___ Data in this exercise

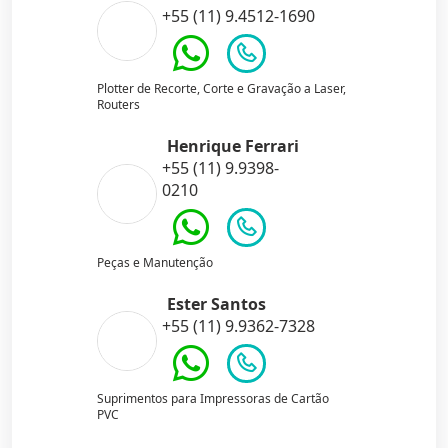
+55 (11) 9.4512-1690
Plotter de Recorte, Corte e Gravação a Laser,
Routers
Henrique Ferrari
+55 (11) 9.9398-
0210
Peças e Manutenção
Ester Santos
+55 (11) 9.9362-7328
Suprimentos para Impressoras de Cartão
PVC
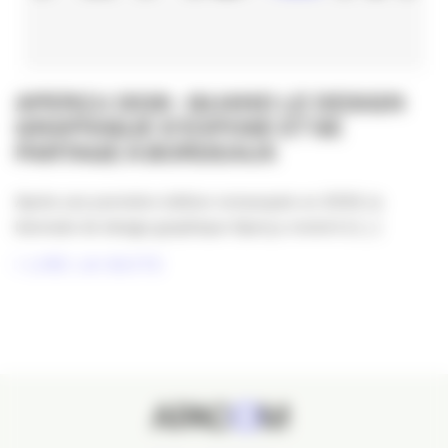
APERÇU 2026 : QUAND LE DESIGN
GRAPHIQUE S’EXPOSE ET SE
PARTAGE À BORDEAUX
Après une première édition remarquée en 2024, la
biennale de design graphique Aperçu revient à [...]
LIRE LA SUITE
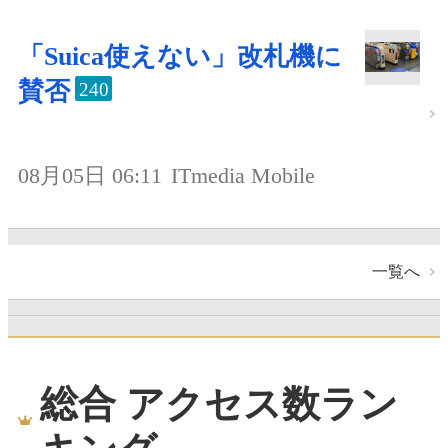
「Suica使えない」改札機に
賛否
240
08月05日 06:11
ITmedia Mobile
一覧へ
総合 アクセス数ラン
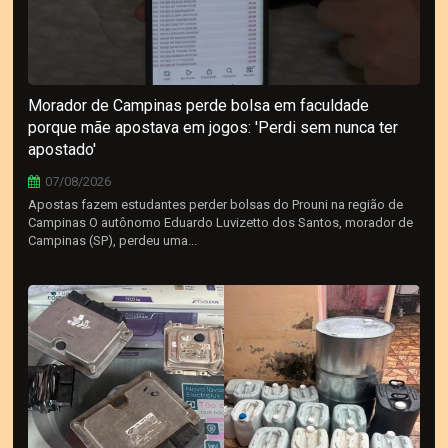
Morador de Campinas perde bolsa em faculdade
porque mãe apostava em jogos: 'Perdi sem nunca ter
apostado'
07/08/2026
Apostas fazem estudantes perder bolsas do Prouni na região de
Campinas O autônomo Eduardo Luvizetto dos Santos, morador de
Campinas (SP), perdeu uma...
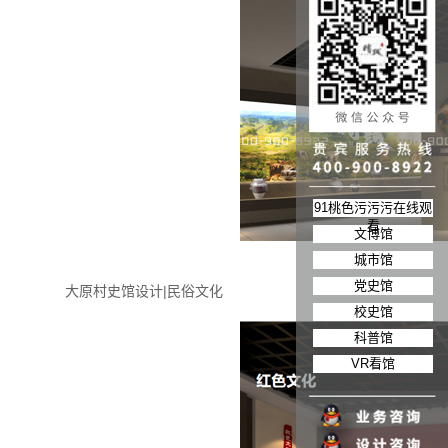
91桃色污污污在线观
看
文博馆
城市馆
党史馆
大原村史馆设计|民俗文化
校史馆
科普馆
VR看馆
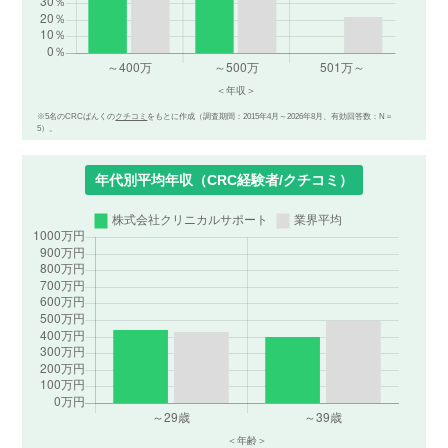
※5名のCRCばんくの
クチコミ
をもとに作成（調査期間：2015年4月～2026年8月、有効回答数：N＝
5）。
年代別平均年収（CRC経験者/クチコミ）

______
___ Data in this exercise

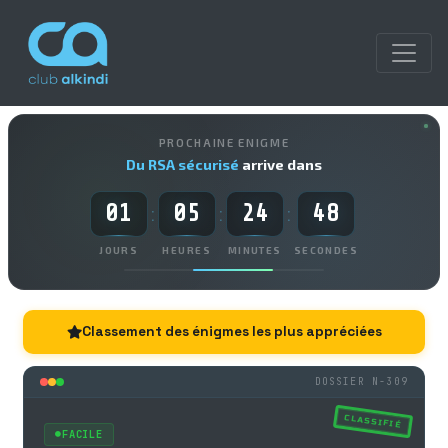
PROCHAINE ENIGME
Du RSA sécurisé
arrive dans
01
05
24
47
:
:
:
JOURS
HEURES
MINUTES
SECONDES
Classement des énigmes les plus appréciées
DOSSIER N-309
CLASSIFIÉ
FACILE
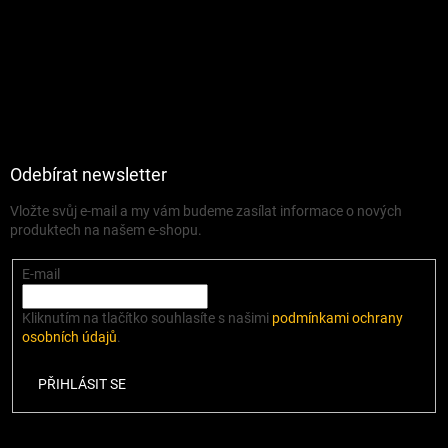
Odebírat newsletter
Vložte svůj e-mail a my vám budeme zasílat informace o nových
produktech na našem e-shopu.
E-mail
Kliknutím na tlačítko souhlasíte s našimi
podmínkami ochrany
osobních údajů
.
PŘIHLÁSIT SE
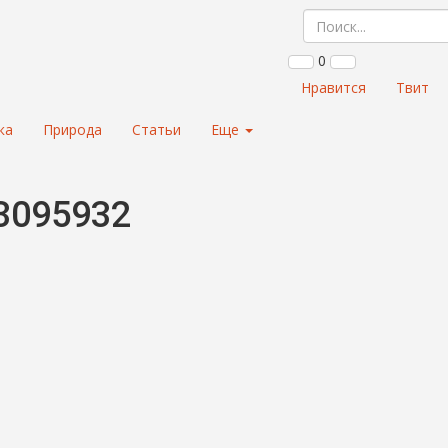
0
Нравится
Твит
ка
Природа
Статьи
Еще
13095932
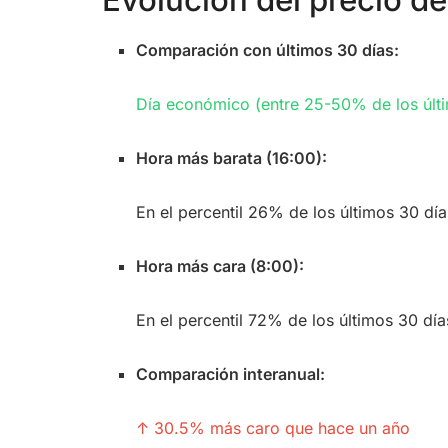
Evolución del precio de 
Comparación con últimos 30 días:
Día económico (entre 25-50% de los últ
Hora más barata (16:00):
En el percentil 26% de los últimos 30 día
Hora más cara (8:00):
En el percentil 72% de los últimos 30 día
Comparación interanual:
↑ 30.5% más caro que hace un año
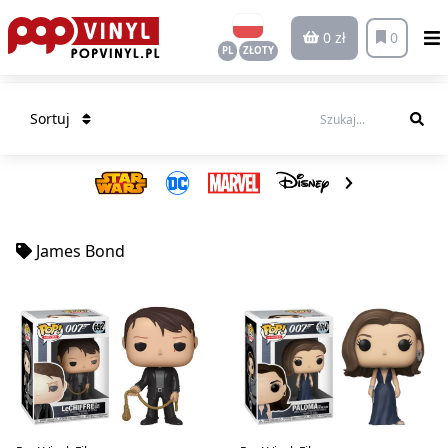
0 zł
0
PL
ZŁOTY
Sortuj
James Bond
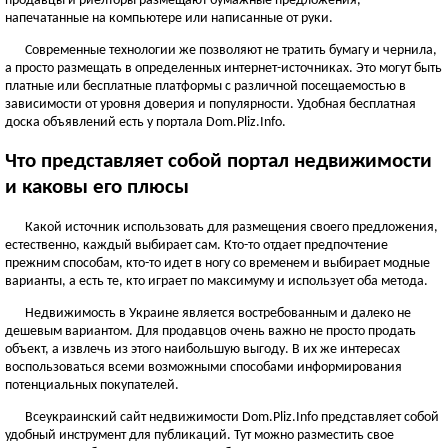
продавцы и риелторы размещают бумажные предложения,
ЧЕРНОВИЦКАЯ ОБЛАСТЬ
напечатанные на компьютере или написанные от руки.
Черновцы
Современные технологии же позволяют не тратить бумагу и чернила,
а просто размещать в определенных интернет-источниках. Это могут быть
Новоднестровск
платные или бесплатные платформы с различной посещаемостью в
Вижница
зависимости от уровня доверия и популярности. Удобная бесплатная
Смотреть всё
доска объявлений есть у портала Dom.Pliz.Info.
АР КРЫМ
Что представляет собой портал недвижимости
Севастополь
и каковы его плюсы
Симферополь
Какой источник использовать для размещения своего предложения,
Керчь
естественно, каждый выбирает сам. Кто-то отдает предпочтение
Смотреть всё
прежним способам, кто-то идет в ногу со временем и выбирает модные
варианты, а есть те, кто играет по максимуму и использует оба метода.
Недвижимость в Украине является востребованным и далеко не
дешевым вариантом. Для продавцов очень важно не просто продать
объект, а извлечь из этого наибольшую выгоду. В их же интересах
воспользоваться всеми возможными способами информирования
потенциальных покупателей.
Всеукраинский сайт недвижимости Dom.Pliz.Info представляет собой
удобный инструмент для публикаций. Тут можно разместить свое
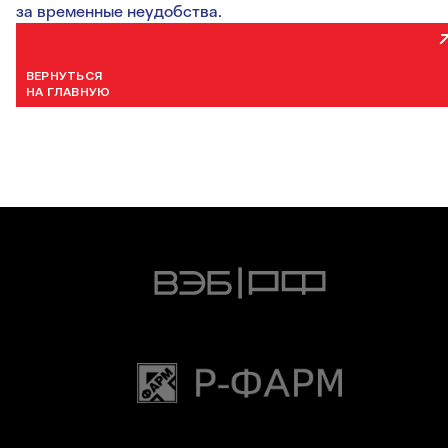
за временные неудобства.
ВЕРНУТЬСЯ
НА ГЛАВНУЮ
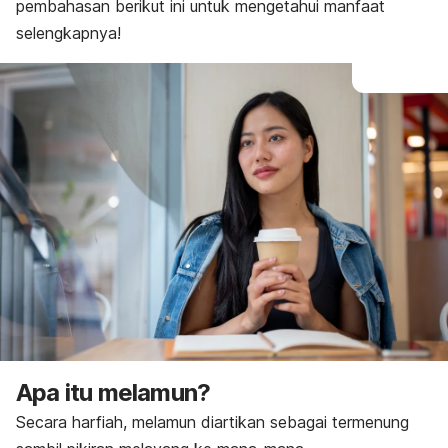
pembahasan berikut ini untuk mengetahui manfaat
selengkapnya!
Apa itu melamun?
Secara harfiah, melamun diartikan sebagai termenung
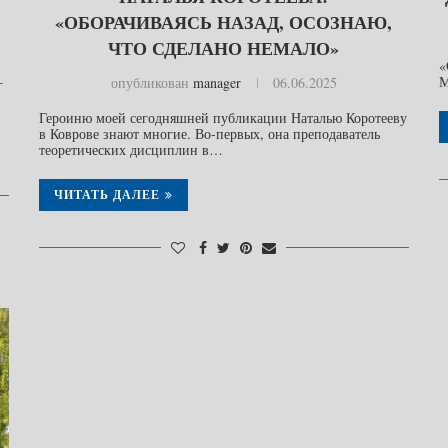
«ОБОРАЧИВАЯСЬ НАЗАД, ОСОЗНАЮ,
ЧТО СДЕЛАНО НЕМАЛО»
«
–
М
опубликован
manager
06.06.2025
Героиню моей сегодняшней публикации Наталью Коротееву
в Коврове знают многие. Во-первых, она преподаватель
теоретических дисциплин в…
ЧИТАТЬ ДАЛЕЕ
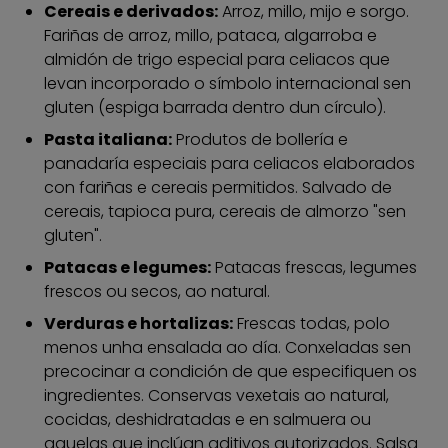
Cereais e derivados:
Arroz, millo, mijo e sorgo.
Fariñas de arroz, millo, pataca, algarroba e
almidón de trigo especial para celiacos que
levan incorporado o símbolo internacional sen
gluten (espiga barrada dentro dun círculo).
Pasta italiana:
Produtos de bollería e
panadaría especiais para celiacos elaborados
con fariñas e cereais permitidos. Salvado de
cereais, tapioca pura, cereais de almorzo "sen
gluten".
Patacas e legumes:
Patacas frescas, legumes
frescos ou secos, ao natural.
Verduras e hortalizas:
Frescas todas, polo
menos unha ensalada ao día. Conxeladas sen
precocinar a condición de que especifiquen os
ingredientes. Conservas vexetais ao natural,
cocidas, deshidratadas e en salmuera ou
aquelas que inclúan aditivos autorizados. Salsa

______

Reproduce, word for word and in full, only the lines above that start at the line with "menos unha ensalada ao día. Conxeladas sen" and run through the line with "aquelas que inclúan", both ends included.

menos unha ensalada ao día. Conxeladas sen
precocinar a condición de que especifiquen os
ingredientes. Conservas vexetais ao natural,
cocidas, deshidratadas e en salmuera ou
aquelas que inclúan aditivos autorizados. Salsa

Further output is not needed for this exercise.